## Assigned task
Transcribe the lines below verbatim, skipping the images.

[Start of section]

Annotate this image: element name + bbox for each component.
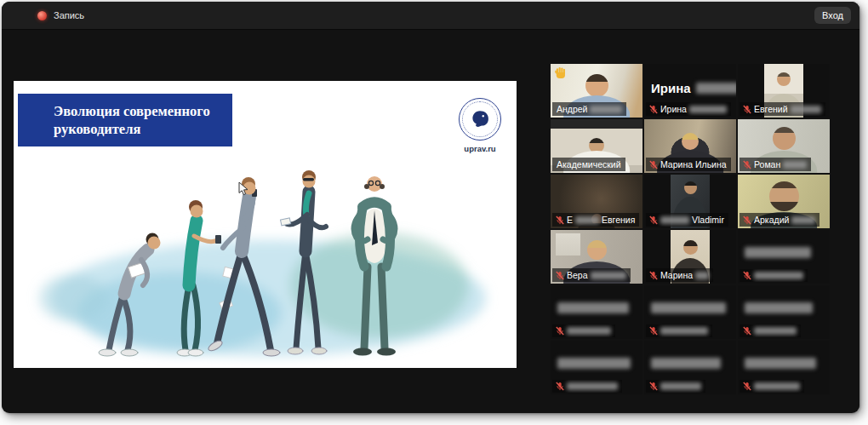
- name-blurred: [567, 382, 618, 390]
- participant-center-name: [745, 302, 813, 313]
- name-blurred: [557, 358, 631, 369]
- participant-name-label: ЕЕвгения: [552, 213, 639, 227]
- participant-name-label: [646, 324, 712, 337]
- name-blurred: [783, 161, 807, 169]
- participant-center-name: [557, 358, 631, 369]
- login-button[interactable]: Вход: [814, 7, 851, 24]
- meeting-window: Запись Вход: [2, 2, 859, 413]
- mic-muted-icon: [743, 105, 751, 114]
- shared-screen-stage: Эволюция современного руководителя uprav…: [2, 30, 859, 412]
- presentation-slide: Эволюция современного руководителя uprav…: [14, 81, 517, 368]
- participant-tile[interactable]: Вера: [551, 230, 642, 284]
- name-blurred: [754, 382, 800, 390]
- participant-name-text: Марина: [660, 270, 709, 280]
- participant-tile[interactable]: Академический: [551, 119, 642, 173]
- name-text: Vladimir: [692, 215, 724, 225]
- name-blurred: [660, 327, 708, 335]
- participant-grid: Андрей Ирина Ирина: [551, 64, 830, 394]
- participant-name-text: [754, 327, 797, 335]
- participant-center-name: [557, 302, 629, 313]
- mic-muted-icon: [556, 326, 564, 336]
- name-text: Аркадий: [754, 215, 789, 225]
- slide-title-line1: Эволюция современного: [54, 102, 232, 120]
- recording-indicator[interactable]: Запись: [37, 10, 84, 20]
- name-blurred: [745, 358, 816, 369]
- participant-name-text: Вера: [567, 270, 626, 280]
- participant-name-text: [754, 272, 803, 279]
- participant-tile[interactable]: [738, 341, 830, 394]
- mic-muted-icon: [743, 271, 751, 280]
- name-blurred: [791, 106, 821, 113]
- participant-name-label: Марина Ильина: [646, 158, 731, 171]
- participant-name-label: [552, 380, 622, 393]
- participant-center-name: [651, 358, 721, 369]
- participant-name-label: Марина: [646, 268, 713, 282]
- mic-muted-icon: [649, 160, 658, 169]
- meeting-topbar: Запись Вход: [2, 2, 859, 30]
- name-blurred: [791, 216, 815, 224]
- participant-name-text: [567, 327, 611, 335]
- participant-center-name: [745, 247, 811, 258]
- participant-tile[interactable]: [644, 341, 736, 394]
- participant-tile[interactable]: Марина: [644, 230, 736, 284]
- name-blurred: [754, 327, 797, 335]
- participant-name-label: [740, 380, 804, 393]
- participant-tile[interactable]: [738, 230, 830, 284]
- name-blurred: [660, 216, 689, 224]
- participant-tile[interactable]: Роман: [738, 119, 830, 173]
- recording-dot-icon: [37, 11, 47, 20]
- name-blurred: [745, 247, 811, 258]
- participant-tile[interactable]: Vladimir: [644, 175, 736, 228]
- uprav-logo-caption: uprav.ru: [455, 144, 505, 153]
- participant-tile[interactable]: [738, 285, 830, 339]
- mouse-cursor-icon: [238, 181, 248, 200]
- participant-tile[interactable]: [551, 341, 642, 394]
- name-text: Академический: [557, 159, 621, 169]
- name-blurred: [590, 106, 622, 113]
- mic-muted-icon: [743, 160, 751, 169]
- participant-name-label: [740, 269, 808, 282]
- name-text: Роман: [754, 159, 780, 169]
- participant-name-text: Евгений: [754, 104, 821, 114]
- participant-tile[interactable]: Марина Ильина: [644, 119, 736, 173]
- participant-name-label: Аркадий: [740, 213, 819, 227]
- participant-tile[interactable]: [551, 285, 642, 339]
- name-blurred: [689, 106, 727, 113]
- name-blurred: [591, 272, 626, 279]
- name-blurred: [695, 272, 709, 279]
- name-text: Марина: [660, 270, 693, 280]
- recording-label: Запись: [54, 10, 84, 20]
- name-blurred: [660, 382, 701, 390]
- participant-center-name: [745, 358, 816, 369]
- participant-name-text: [567, 382, 618, 390]
- participant-name-text: [754, 382, 800, 390]
- name-text: Е: [567, 215, 573, 225]
- mic-muted-icon: [649, 382, 658, 391]
- participant-tile[interactable]: [644, 285, 736, 339]
- name-blurred: [575, 216, 599, 224]
- uprav-logo-emblem-icon: [459, 98, 501, 141]
- participant-tile[interactable]: Ирина Ирина: [644, 64, 736, 118]
- mic-muted-icon: [743, 215, 751, 225]
- participant-name-text: [660, 327, 708, 335]
- name-text: Марина Ильина: [660, 159, 727, 169]
- participant-name-label: Евгений: [740, 102, 825, 116]
- name-blurred: [745, 302, 813, 313]
- name-blurred: [696, 83, 736, 94]
- mic-muted-icon: [743, 382, 751, 391]
- slide-title-line2: руководителя: [54, 120, 232, 138]
- name-text: Ирина: [660, 104, 687, 114]
- mic-muted-icon: [649, 271, 658, 280]
- name-text: Ирина: [651, 81, 691, 95]
- participant-tile[interactable]: ЕЕвгения: [551, 175, 642, 228]
- participant-tile[interactable]: Аркадий: [738, 175, 830, 228]
- participant-name-text: Аркадий: [754, 215, 815, 225]
- name-text: Вера: [567, 270, 588, 280]
- participant-tile[interactable]: Евгений: [738, 64, 830, 118]
- participant-tile[interactable]: Андрей: [551, 64, 642, 118]
- participant-name-label: [740, 324, 801, 337]
- mic-muted-icon: [743, 326, 751, 336]
- name-blurred: [651, 302, 726, 313]
- participant-name-text: Роман: [754, 159, 807, 169]
- name-blurred: [567, 327, 611, 335]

[End of section]

## Written answer
Annotate this image: element name + bbox for each component.
- name-blurred: [567, 382, 618, 390]
- participant-center-name: [745, 302, 813, 313]
- name-blurred: [557, 358, 631, 369]
- participant-name-label: ЕЕвгения: [552, 213, 639, 227]
- participant-name-label: [646, 324, 712, 337]
- name-blurred: [783, 161, 807, 169]
- participant-center-name: [557, 358, 631, 369]
- login-button[interactable]: Вход: [814, 7, 851, 24]
- meeting-window: Запись Вход: [2, 2, 859, 413]
- mic-muted-icon: [743, 105, 751, 114]
- shared-screen-stage: Эволюция современного руководителя uprav…: [2, 30, 859, 412]
- presentation-slide: Эволюция современного руководителя uprav…: [14, 81, 517, 368]
- participant-tile[interactable]: Вера: [551, 230, 642, 284]
- name-blurred: [754, 382, 800, 390]
- participant-name-text: Марина: [660, 270, 709, 280]
- participant-tile[interactable]: Академический: [551, 119, 642, 173]
- name-text: Vladimir: [692, 215, 724, 225]
- name-blurred: [660, 327, 708, 335]
- participant-grid: Андрей Ирина Ирина: [551, 64, 830, 394]
- participant-name-text: [754, 327, 797, 335]
- participant-center-name: [557, 302, 629, 313]
- mic-muted-icon: [556, 326, 564, 336]
- name-text: Аркадий: [754, 215, 789, 225]
- slide-title-line1: Эволюция современного: [54, 102, 232, 120]
- recording-indicator[interactable]: Запись: [37, 10, 84, 20]
- name-blurred: [745, 358, 816, 369]
- participant-name-text: Вера: [567, 270, 626, 280]
- participant-name-text: [754, 272, 803, 279]
- participant-tile[interactable]: [738, 341, 830, 394]
- mic-muted-icon: [743, 271, 751, 280]
- name-blurred: [791, 106, 821, 113]
- participant-name-label: Марина Ильина: [646, 158, 731, 171]
- participant-name-label: [552, 380, 622, 393]
- participant-center-name: [651, 358, 721, 369]
- participant-name-label: Марина: [646, 268, 713, 282]
- mic-muted-icon: [649, 160, 658, 169]
- meeting-topbar: Запись Вход: [2, 2, 859, 30]
- name-blurred: [791, 216, 815, 224]
- participant-name-text: [567, 327, 611, 335]
- participant-center-name: [745, 247, 811, 258]
- participant-tile[interactable]: [644, 341, 736, 394]
- participant-tile[interactable]: Марина: [644, 230, 736, 284]
- name-blurred: [754, 327, 797, 335]
- participant-name-label: [740, 380, 804, 393]
- participant-tile[interactable]: [738, 230, 830, 284]
- name-blurred: [660, 216, 689, 224]
- participant-tile[interactable]: Роман: [738, 119, 830, 173]
- recording-dot-icon: [37, 11, 47, 20]
- name-blurred: [745, 247, 811, 258]
- participant-tile[interactable]: Vladimir: [644, 175, 736, 228]
- uprav-logo-caption: uprav.ru: [455, 144, 505, 153]
- participant-tile[interactable]: [738, 285, 830, 339]
- mouse-cursor-icon: [238, 181, 248, 200]
- participant-tile[interactable]: [551, 341, 642, 394]
- name-text: Академический: [557, 159, 621, 169]
- name-blurred: [590, 106, 622, 113]
- mic-muted-icon: [743, 160, 751, 169]
- participant-name-label: [740, 269, 808, 282]
- name-text: Роман: [754, 159, 780, 169]
- participant-name-text: Евгений: [754, 104, 821, 114]
- participant-tile[interactable]: Марина Ильина: [644, 119, 736, 173]
- participant-name-label: Аркадий: [740, 213, 819, 227]
- participant-tile[interactable]: [551, 285, 642, 339]
- name-blurred: [689, 106, 727, 113]
- name-blurred: [591, 272, 626, 279]
- name-blurred: [695, 272, 709, 279]
- name-text: Марина: [660, 270, 693, 280]
- recording-label: Запись: [54, 10, 84, 20]
- name-blurred: [660, 382, 701, 390]
- participant-center-name: [745, 358, 816, 369]
- participant-name-text: [567, 382, 618, 390]
- participant-name-text: [754, 382, 800, 390]
- name-text: Е: [567, 215, 573, 225]
- mic-muted-icon: [649, 382, 658, 391]
- participant-tile[interactable]: [644, 285, 736, 339]
- name-blurred: [575, 216, 599, 224]
- uprav-logo-emblem-icon: [459, 98, 501, 141]
- participant-tile[interactable]: Ирина Ирина: [644, 64, 736, 118]
- mic-muted-icon: [743, 215, 751, 225]
- participant-name-text: [660, 327, 708, 335]
- name-text: Марина Ильина: [660, 159, 727, 169]
- participant-name-label: Евгений: [740, 102, 825, 116]
- name-blurred: [745, 302, 813, 313]
- name-blurred: [696, 83, 736, 94]
- mic-muted-icon: [743, 382, 751, 391]
- slide-title-line2: руководителя: [54, 120, 232, 138]
- name-text: Ирина: [660, 104, 687, 114]
- mic-muted-icon: [649, 271, 658, 280]
- name-text: Ирина: [651, 81, 691, 95]
- participant-tile[interactable]: ЕЕвгения: [551, 175, 642, 228]
- participant-tile[interactable]: Аркадий: [738, 175, 830, 228]
- participant-name-text: Аркадий: [754, 215, 815, 225]
- name-text: Вера: [567, 270, 588, 280]
- participant-tile[interactable]: Евгений: [738, 64, 830, 118]
- participant-tile[interactable]: Андрей: [551, 64, 642, 118]
- participant-name-label: [740, 324, 801, 337]
- mic-muted-icon: [743, 326, 751, 336]
- name-blurred: [651, 302, 726, 313]
- participant-name-text: Роман: [754, 159, 807, 169]
- name-blurred: [567, 327, 611, 335]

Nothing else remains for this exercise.